If you’ve noticed, I tend to cite Al-Jazeera English and Al-Jazeera America a lot around this place. This is because I think they genuinely do good work in a lot of parts of the world that the American media, with few exceptions, mostly ignores, like sub-Saharan Africa and South Asia, and because they’ve built up a (well-earned, in my view) reputation for covering these places in a factual way. It helps their reputation that some of the serious criticism they’ve taken has come from regimes (in Egypt and Bahrain, for example) whose disapproval should be a badge of honor for serious journalists.

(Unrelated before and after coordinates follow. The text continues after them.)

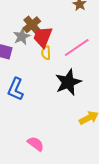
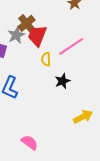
yellow semicircle: (46, 53) -> (46, 59), moved
black star: (68, 82) -> (62, 81), size x0.6

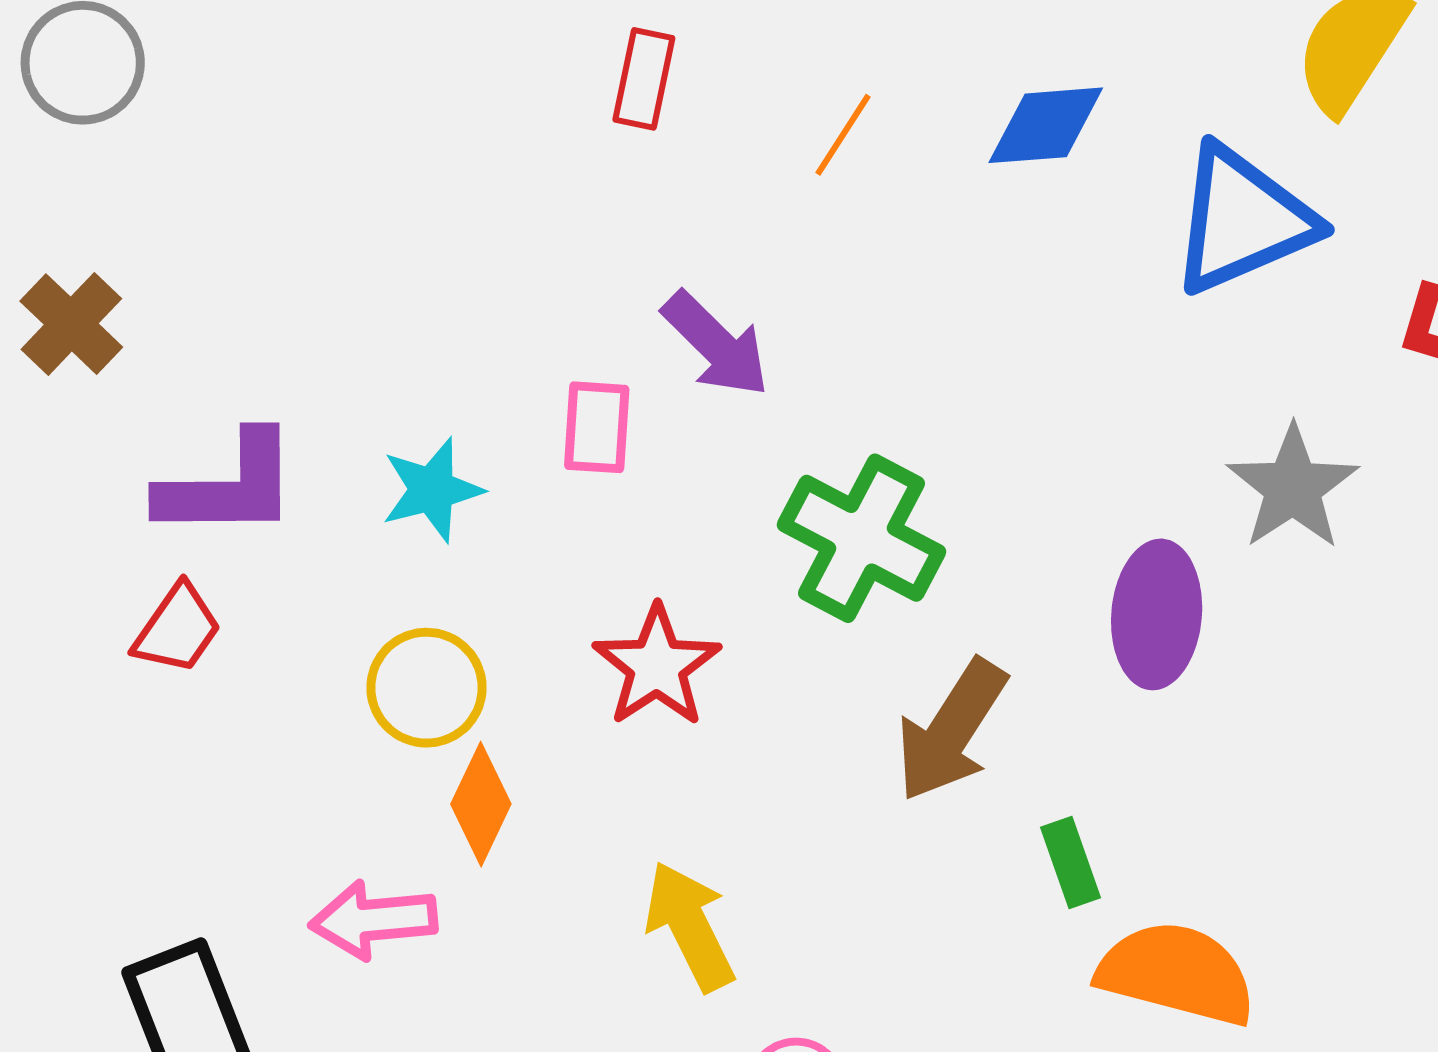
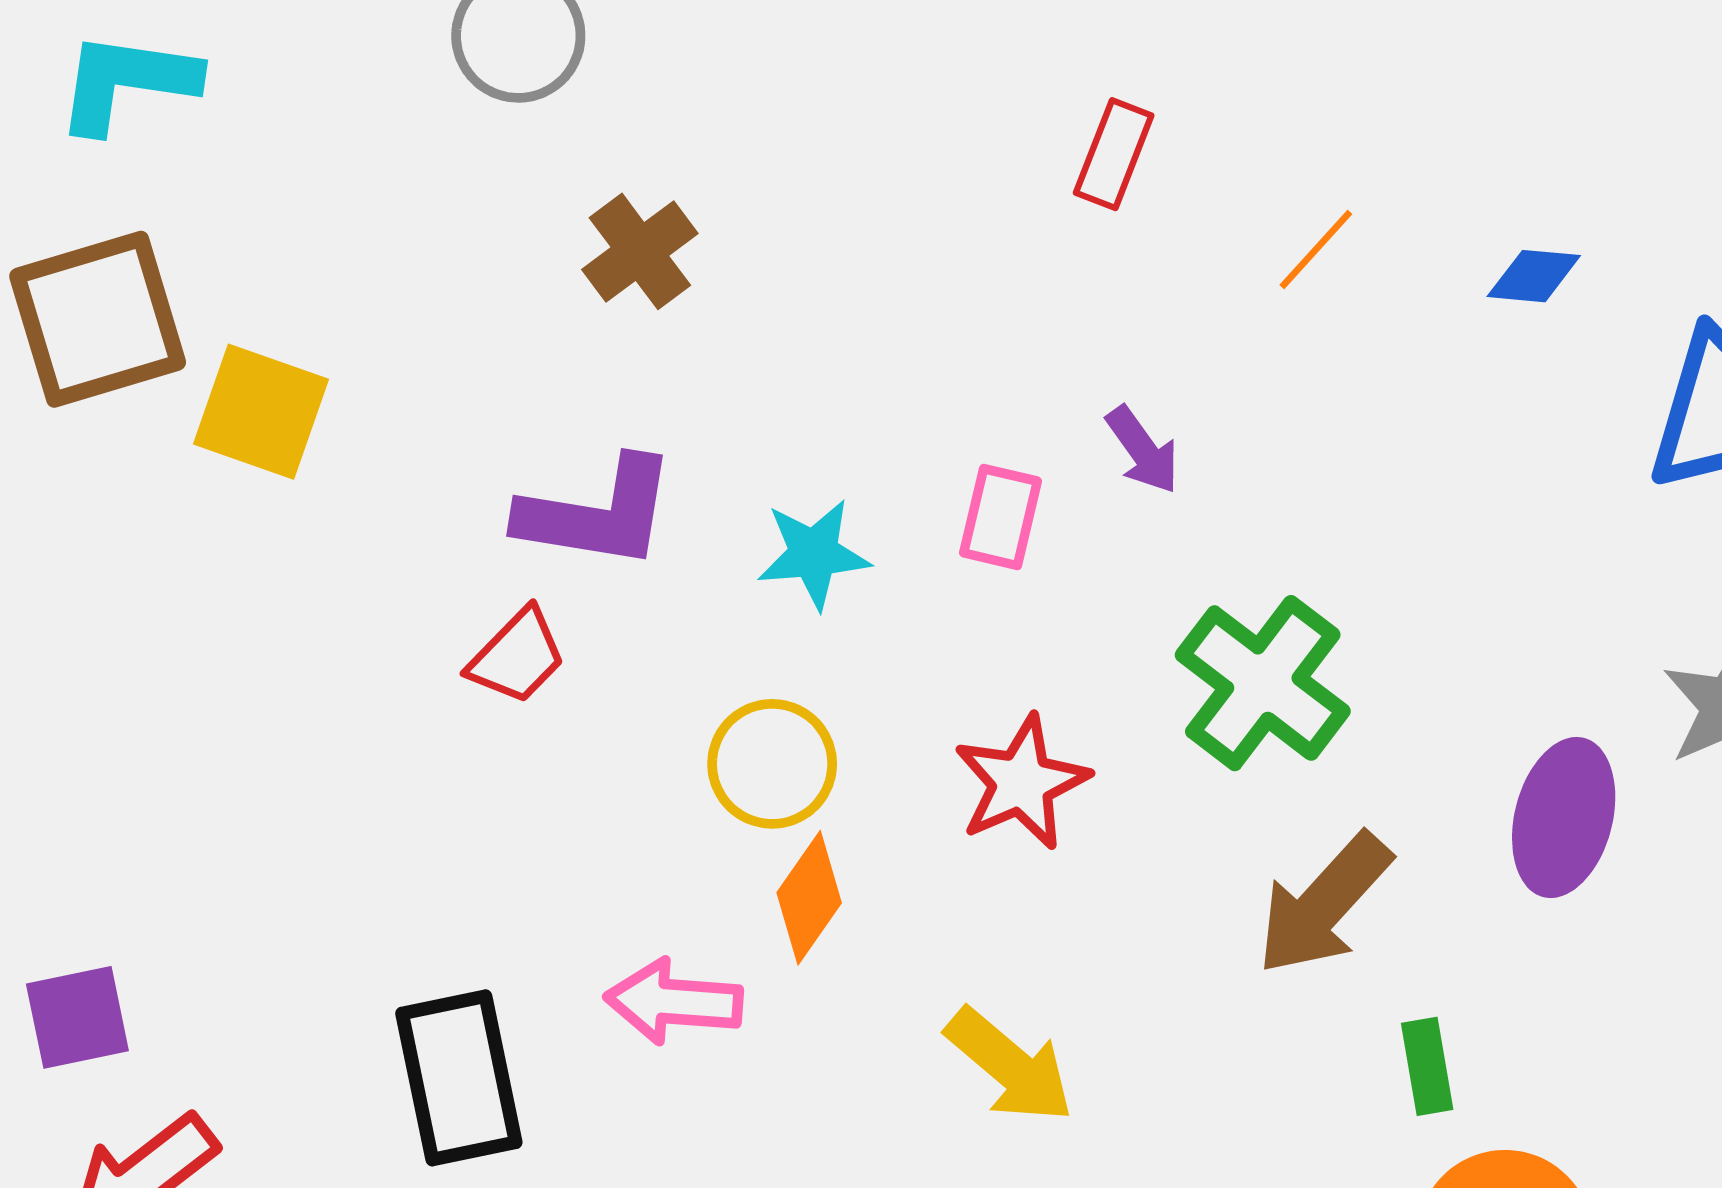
blue diamond: (1046, 125) -> (1534, 276), size x0.7
brown cross: (71, 324) -> (640, 251), moved
purple arrow: (716, 344) -> (1143, 450), size x0.7
yellow arrow: (690, 926) -> (1010, 1066), turned 147

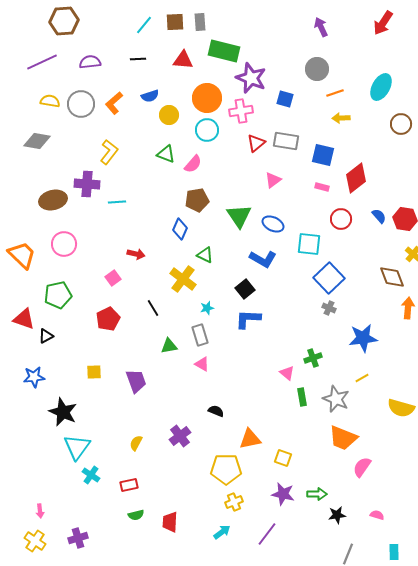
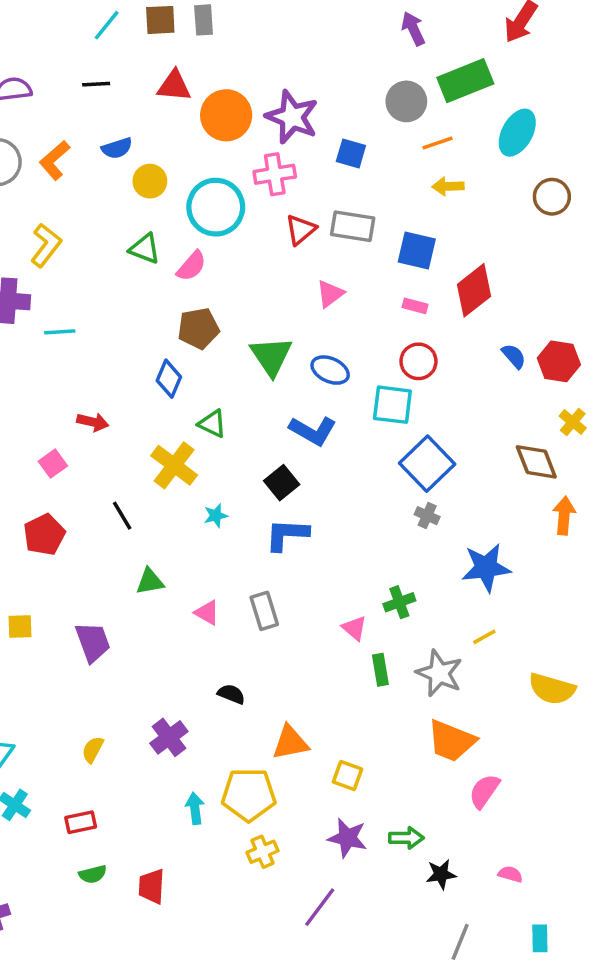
green rectangle: (224, 51) -> (465, 81), moved, turned -36
orange circle: (207, 98) -> (226, 115), moved
cyan circle: (207, 130) -> (216, 207), size x1.4
red circle: (341, 219) -> (418, 361), moved
gray rectangle: (200, 335) -> (264, 611), moved
cyan arrow: (222, 532) -> (195, 808), moved, turned -60

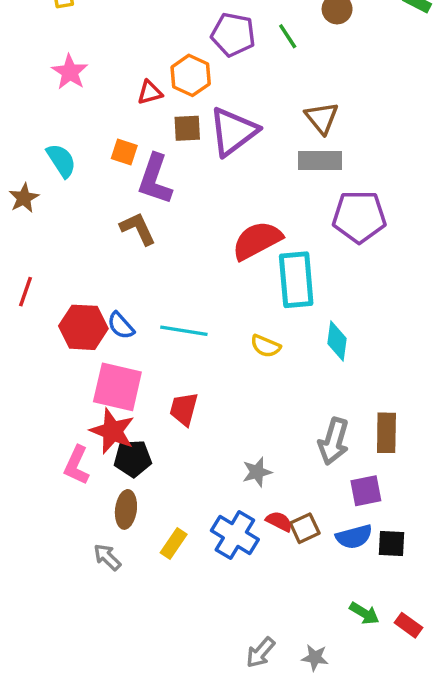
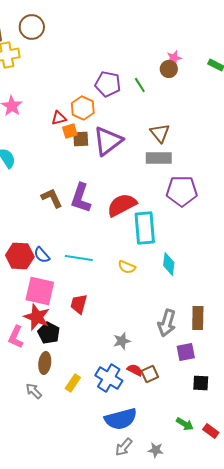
orange square: (124, 152) -> (70, 131), moved, turned -35
purple L-shape: (155, 179) -> (81, 198), moved
black pentagon: (133, 458) -> (49, 333), turned 30
blue semicircle: (354, 537) -> (121, 419), moved, size x1.5

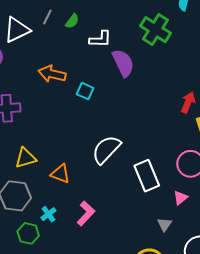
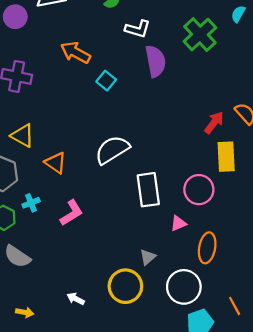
yellow triangle: (26, 158) -> (23, 136), turned 30
gray triangle: (164, 224) -> (148, 257), moved

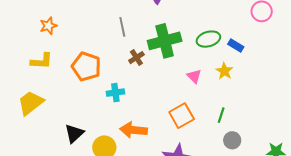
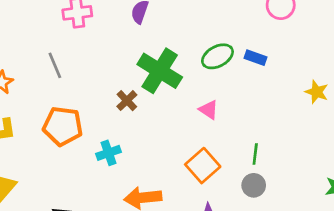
gray line: (122, 27) -> (55, 65), moved
green cross: (165, 41) -> (160, 71), turned -32
yellow star: (224, 71) -> (317, 92), moved
gray circle: (232, 140) -> (254, 185), moved

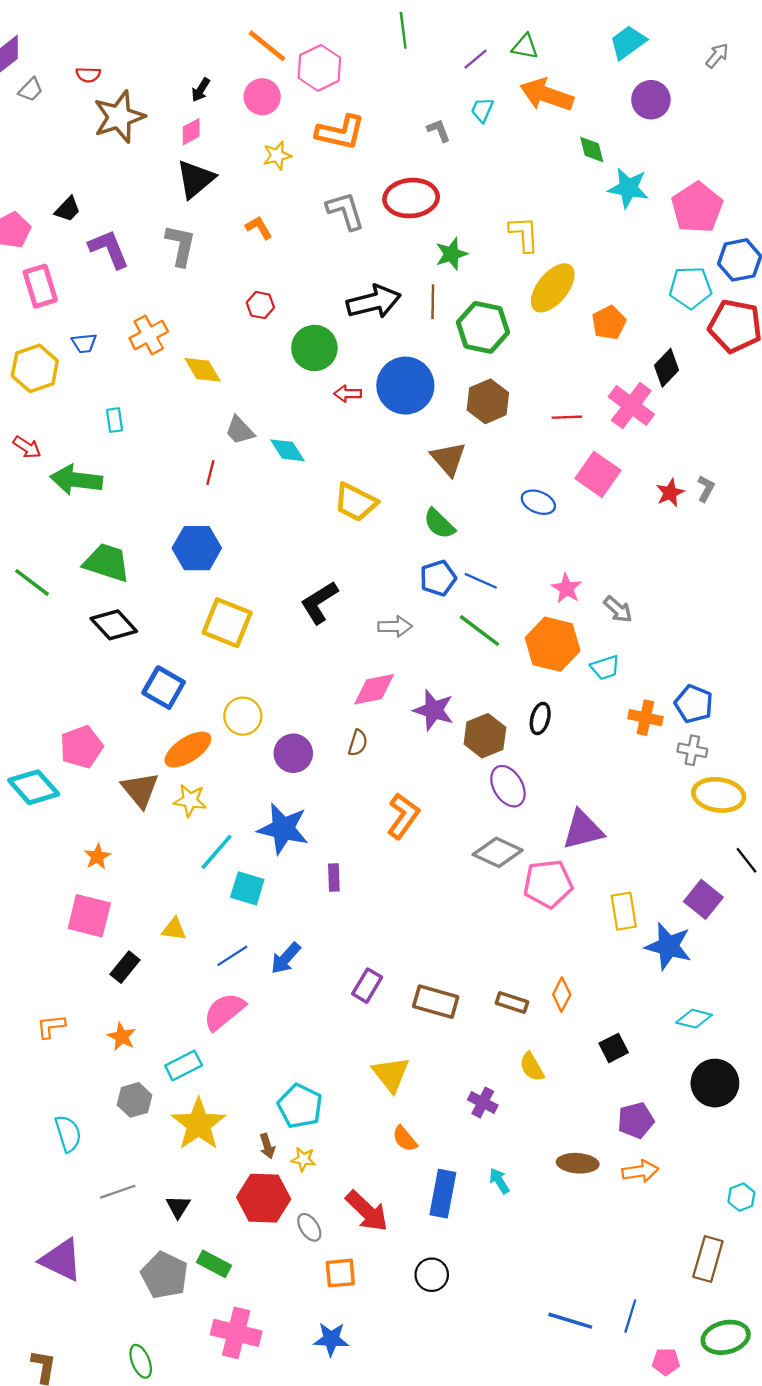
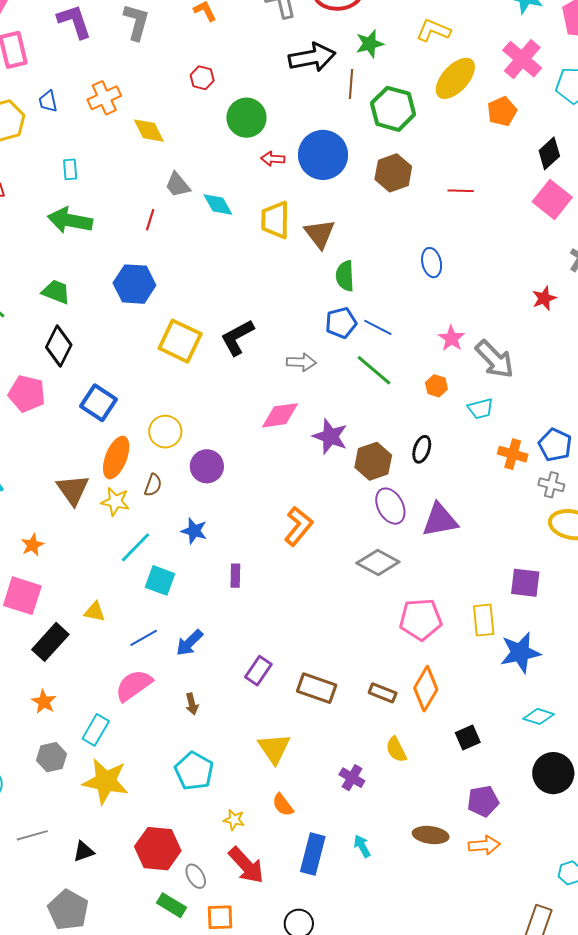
yellow L-shape: (524, 234) -> (433, 30), turned -68
black arrow: (374, 302) -> (312, 57), moved
blue trapezoid: (84, 343) -> (48, 101), turned 80
pink cross: (631, 406) -> (522, 59), moved
brown triangle: (448, 459) -> (320, 234), moved
pink square: (598, 474) -> (552, 200), moved
green arrow: (76, 480) -> (70, 220), moved
red star: (670, 493) -> (544, 298), moved
yellow trapezoid: (356, 502) -> (275, 220), moved, turned 60
blue ellipse: (538, 502) -> (432, 263), turned 52
green semicircle: (439, 524) -> (345, 276), turned 40
green trapezoid: (107, 563) -> (56, 292), size x0.7
gray arrow: (618, 609) -> (495, 359), size x1.6
yellow square: (227, 623) -> (180, 341), moved
black diamond: (114, 625) -> (59, 346), turned 66
orange hexagon: (553, 644) -> (436, 386), size x0.5
brown semicircle: (358, 743) -> (153, 485), moved
pink pentagon: (81, 747) -> (27, 394), moved, turned 30
orange ellipse: (188, 750) -> (116, 458), turned -39
blue star: (283, 829) -> (194, 531), size x0.6
purple triangle: (583, 830) -> (440, 520), moved
pink pentagon: (548, 884) -> (421, 619), moved
purple square: (703, 899) -> (525, 583), moved, turned -36
blue star: (668, 946) -> (520, 653), turned -30
black rectangle: (125, 967) -> (50, 642), size x1.4
orange diamond: (562, 995) -> (426, 689), size x1.5
cyan rectangle: (184, 1065) -> (96, 730), turned -36
yellow star: (199, 1124) -> (106, 781), turned -30
brown arrow: (267, 1146) -> (192, 704), moved
yellow star: (303, 1159) -> (234, 820), moved
black triangle: (178, 1207) -> (84, 851), turned 35
green rectangle: (214, 1264) -> (171, 905), moved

However well they may report the news, though, Al Jazeera certainly has some institutional biases that need to be acknowledged, and it’s quite helpful when they effectively do the acknowledging for us. Al Jazeera is, of course, owned by the Qatari government, so we can expect that it’s probably not the best source for negative news about Qatar, if there ever were such a thing I mean (though to be fair to Al Jazeera, they haven’t ignored this story either). There’s also the problem inherent to multiple language media platforms, in that what your Arabic website and TV station say, for example, may not correspond to what your English website and TV station say. I wish my Arabic were slick enough to toss in a bunch of examples of Al Jazeera saying one thing in one language and another in the other language, but frankly we’d be here until Christmas if I tried something like that. But one of Al Jazeera’s other biases comes through when it comes to coverage of inter-Arab conflicts, when the regime’s pro-Islamist, pro-Sunni, and pro-Salafi leanings are often clearly seen in the way the station/website approaches these stories.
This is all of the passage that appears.